Kitchen Table Math is a blooki, not a blog, because we want to access the Wisdom of the Crowd.

Think WHO WANTS TO BE A MILLIONAIRE. The audience knows more than the contestant.

Or, as author James Surowiecki puts it, the many are smarter than the few :

  • [Francis] Galton was a believer in the power of the elite, noting "the stupidity and wrong-headedness of many men and women being so great as to be scarcely credible." But at a fair, he noticed a wagering competition in which people bet on the weight of an ox. Eight hundred people participated; some were butchers and farmers, others just idle guessers.

    When Galton averaged the estimates, he expected the result to be way off. Instead, the crowd had come within one pound of the ox's weight.
    source: The Crowd is smarter than you think

  • The same is true of jellybean contests, in which people try to guess how many jellybeans are in a jar. The collective guess is often closer than any individual determination.
    source: The Crowd is smarter than you think

  • Linux, the open-source operating system created by Finnish programmer Linus Torvalds in 1991 but effectively owned by no one, is now the major rival to Microsoft Corp.'s (MSFT ) Windows.
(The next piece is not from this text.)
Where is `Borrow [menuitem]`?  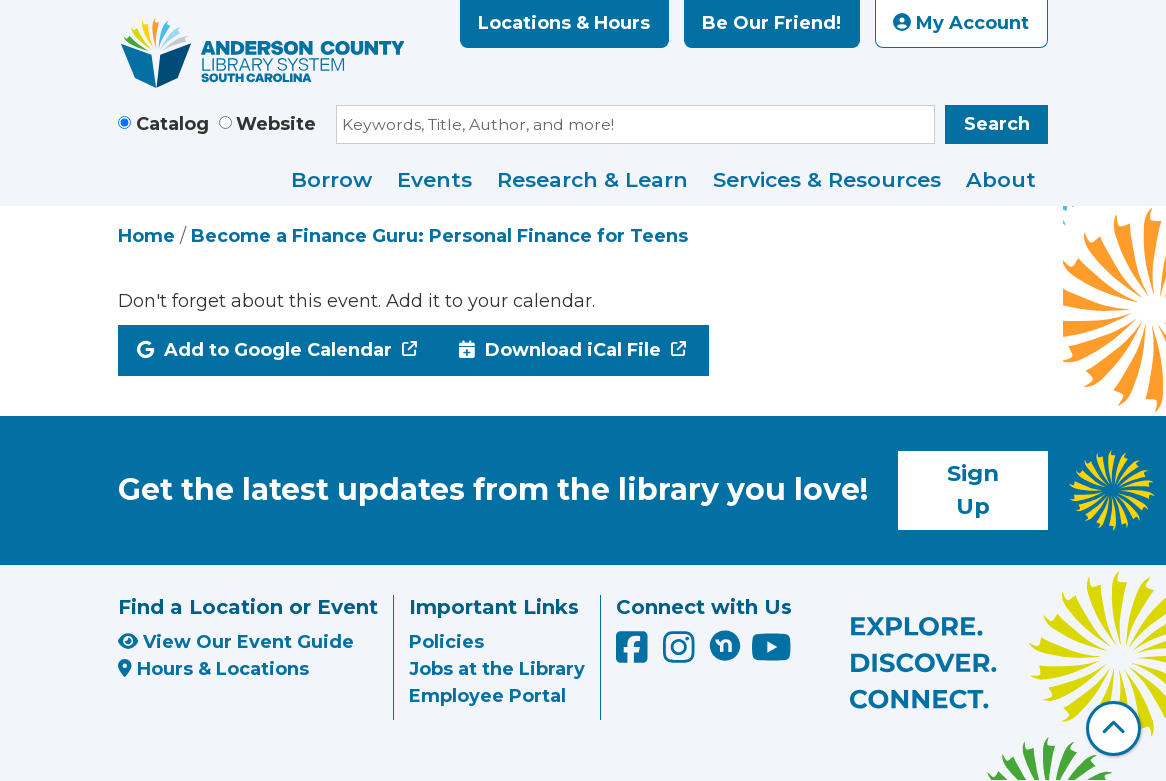 Borrow [menuitem] is located at coordinates (331, 179).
Independent computer programmers from around the world contribute to improving the operating system, and solving the problems that intrigue them, although Torvalds and his peers keep a tight rein on what changes are acceptable.
    source: Heeding the Herd Instinct

  • Surowiecki [describes] the fascinating case of the May, 1968, disappearance of the submarine USS Scorpion on its way to Newport News, Va. The U.S. Navy had a general idea where the sub sank, but it was an area 20 miles wide and many thousands of feet deep. Naval officer John Craven hit upon a solution. He gathered a group of diverse experts and asked for their best guesses on why the sub ran into trouble, its speed as it fell to the ocean floor, the slant of its descent, and so on. Craven took all the speculations, ran them through a sophisticated mathematical formula, and ended up with the team's overall guesstimate. The Navy found the ship 220 yards from where Craven's group had predicted it would be, yet not one individual had picked that spot.
    source: Heeding the Herd Instinct


Together, we know more about teaching math to children--and teaching math to ourselves--than any one of us alone.

So consider yourself invited!

And if you have students or classes who'd like to start their own pages, we're looking forward to seeing them here.